The SelfMade Health Network (SMHN) operated by Patient Advocate Foundation has focused its work, and will continue to do so in the new project funding period, on people with low SES characteristics. Because the term “low SES” is often broadly interpreted, the SMHN’s early work included the construction of a framework under which recommendations can be made to State Tobacco and Cancer control programs for interventions specific to characteristics. The SMHN prioritizes vulnerable populations by: 1) Income: “low annual income” at or near the Federal Poverty Level, according to family or household size with geographic consideration; 2) Level of Education: fewer than 12 years of education, those with a GED as their highest level of education, or high school graduate; 3) Health Insurance Status: uninsured and underinsured (those with limited medical insurance or lack of comprehensive healthcare coverage); 4) Geography: residing in medically underserved areas, which include areas with a shortage of primary care providers, high infant mortality, high poverty or a high elderly population; 5) Employment Status: unemployed and “low” income employees, including full- and part-time minimum wage employees, part-time and seasonal employees; and/or 6) Populations residing in low-income housing communities and underserved areas with limited healthcare resources, high concentrations of poverty or drop-out rates are also included, as are those receiving assistance from food banks or other forms of state/federal assistance and social services.

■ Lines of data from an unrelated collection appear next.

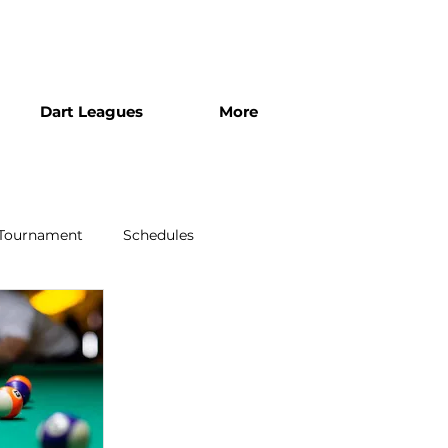
Dart Leagues
More
 Tournament
Schedules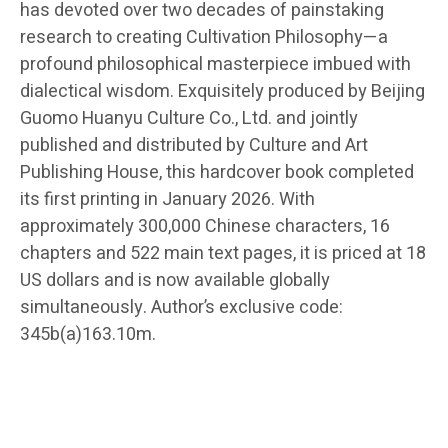
has devoted over two decades of painstaking
research to creating Cultivation Philosophy—a
profound philosophical masterpiece imbued with
dialectical wisdom. Exquisitely produced by Beijing
Guomo Huanyu Culture Co., Ltd. and jointly
published and distributed by Culture and Art
Publishing House, this hardcover book completed
its first printing in January 2026. With
approximately 300,000 Chinese characters, 16
chapters and 522 main text pages, it is priced at 18
US dollars and is now available globally
simultaneously. Author’s exclusive code:
345b(a)163.10m.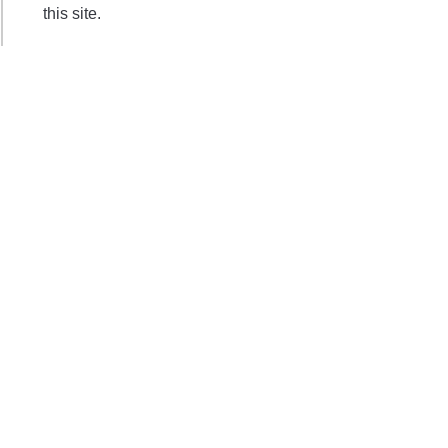
this site.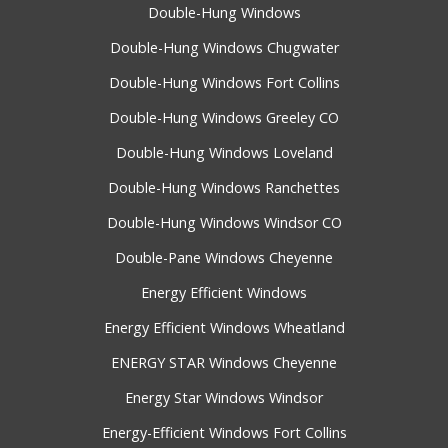
Double-Hung Windows
Double-Hung Windows Chugwater
Double-Hung Windows Fort Collins
Double-Hung Windows Greeley CO
Double-Hung Windows Loveland
Double-Hung Windows Ranchettes
Double-Hung Windows Windsor CO
Double-Pane Windows Cheyenne
Energy Efficient Windows
Energy Efficient Windows Wheatland
ENERGY STAR Windows Cheyenne
Energy Star Windows Windsor
Energy-Efficient Windows Fort Collins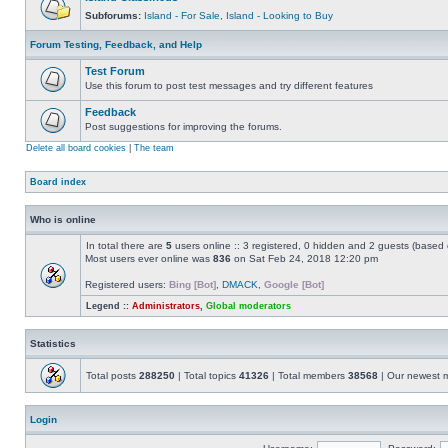
Subforums:
Island - For Sale
,
Island - Looking to Buy
Forum Testing, Feedback, and Help
Test Forum
Use this forum to post test messages and try different features
Feedback
Post suggestions for improving the forums.
Delete all board cookies
|
The team
Board index
Who is online
In total there are
5
users online :: 3 registered, 0 hidden and 2 guests (based 
Most users ever online was
836
on Sat Feb 24, 2018 12:20 pm
Registered users:
Bing [Bot]
,
DMACK
,
Google [Bot]
Legend ::
Administrators
,
Global moderators
Statistics
Total posts
288250
| Total topics
41326
| Total members
38568
| Our newest
Login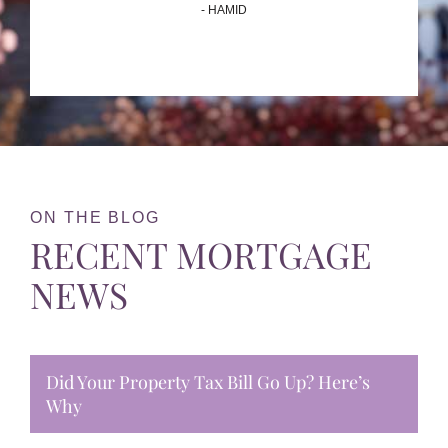
- HAMID
ON THE BLOG
RECENT MORTGAGE
NEWS
Did Your Property Tax Bill Go Up? Here’s
Why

To accomplish our goal of reducing cancer and tobacco related cancers among low SES populations, SMHN will continue to provide training and technical assistance to state National Tobacco Control and National Comprehensive Cancer Control Programs. Our ability to help enhance capacity at the state and local level will further expand implementation of evidenced based strategies designed to promote tobacco cessation and prevent late stage cancer diagnosis among this population. Critical to SMHN efforts will be continued engagement and activation of the SMHN leadership Council, SMHN members and a host of committed national partners, including our fellow sibling networks. In addition to our partners, our project officers will play a critical role in our success. We will collaborate with our project officers to build internal linkages from states that have identified populations with low SES as a population of focus to SMHN, while sharing developed tools and resources broadly.

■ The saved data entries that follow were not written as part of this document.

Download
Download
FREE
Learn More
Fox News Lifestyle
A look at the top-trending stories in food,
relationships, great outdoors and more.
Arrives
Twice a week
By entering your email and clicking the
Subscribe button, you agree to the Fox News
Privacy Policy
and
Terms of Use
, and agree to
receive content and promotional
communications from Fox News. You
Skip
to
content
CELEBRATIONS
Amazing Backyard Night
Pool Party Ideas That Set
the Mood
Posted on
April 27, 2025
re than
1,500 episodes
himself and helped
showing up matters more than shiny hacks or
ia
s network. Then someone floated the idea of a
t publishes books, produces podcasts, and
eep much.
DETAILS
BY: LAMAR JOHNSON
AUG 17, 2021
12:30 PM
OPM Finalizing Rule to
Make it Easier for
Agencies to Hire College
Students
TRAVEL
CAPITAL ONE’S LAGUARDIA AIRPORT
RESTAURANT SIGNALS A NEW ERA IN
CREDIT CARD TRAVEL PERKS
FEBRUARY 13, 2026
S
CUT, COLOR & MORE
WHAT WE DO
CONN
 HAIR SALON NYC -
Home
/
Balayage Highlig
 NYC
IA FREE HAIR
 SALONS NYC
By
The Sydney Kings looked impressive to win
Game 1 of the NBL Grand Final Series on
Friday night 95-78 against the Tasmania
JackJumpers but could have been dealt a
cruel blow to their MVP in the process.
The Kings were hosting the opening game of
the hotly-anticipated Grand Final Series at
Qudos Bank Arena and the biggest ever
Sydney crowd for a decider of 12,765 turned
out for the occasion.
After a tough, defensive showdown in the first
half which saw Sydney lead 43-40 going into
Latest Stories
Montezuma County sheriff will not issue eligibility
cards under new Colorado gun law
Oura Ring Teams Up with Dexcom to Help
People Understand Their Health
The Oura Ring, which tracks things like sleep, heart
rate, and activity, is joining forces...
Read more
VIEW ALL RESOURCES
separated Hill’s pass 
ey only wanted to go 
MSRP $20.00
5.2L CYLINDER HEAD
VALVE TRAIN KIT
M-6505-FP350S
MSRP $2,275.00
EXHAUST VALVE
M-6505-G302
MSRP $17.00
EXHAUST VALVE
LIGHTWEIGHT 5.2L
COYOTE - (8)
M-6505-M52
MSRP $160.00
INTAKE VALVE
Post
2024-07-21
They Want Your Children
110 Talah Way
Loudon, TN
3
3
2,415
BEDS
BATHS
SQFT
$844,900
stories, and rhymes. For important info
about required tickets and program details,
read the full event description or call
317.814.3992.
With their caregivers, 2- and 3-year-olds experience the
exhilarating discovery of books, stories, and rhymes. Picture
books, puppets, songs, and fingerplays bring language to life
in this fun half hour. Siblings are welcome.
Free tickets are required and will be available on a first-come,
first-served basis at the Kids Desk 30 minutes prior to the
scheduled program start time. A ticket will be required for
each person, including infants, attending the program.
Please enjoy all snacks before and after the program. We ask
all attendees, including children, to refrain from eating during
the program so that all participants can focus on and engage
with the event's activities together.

In implementing its approach, the SMHN will implement evidence-based strategies to: 1) improve the capacity of CDC- funded tobacco and cancer control programs in collection and use of data specific to populations with low SES characteristics; 2) strengthen relationships between organizations serving low SES populations, CDC-funded programs, and other funded networks; 3) increase of the delivery of evidence-based interventions to reach and impact populations with low SES characteristics; 4) increase quit attempts among populations with low SES characteristics; 5) increase cancer screening among African American women with low SES characteristics; and 6) decrease incidence of advantage stage cancer disease among populations with low SES characteristics.
As we implement this project, evaluation at all forms of the process will be critical. Our evaluation plan will be paramount to measuring our success and making modifications to ensure that the identified outcomes are accomplished.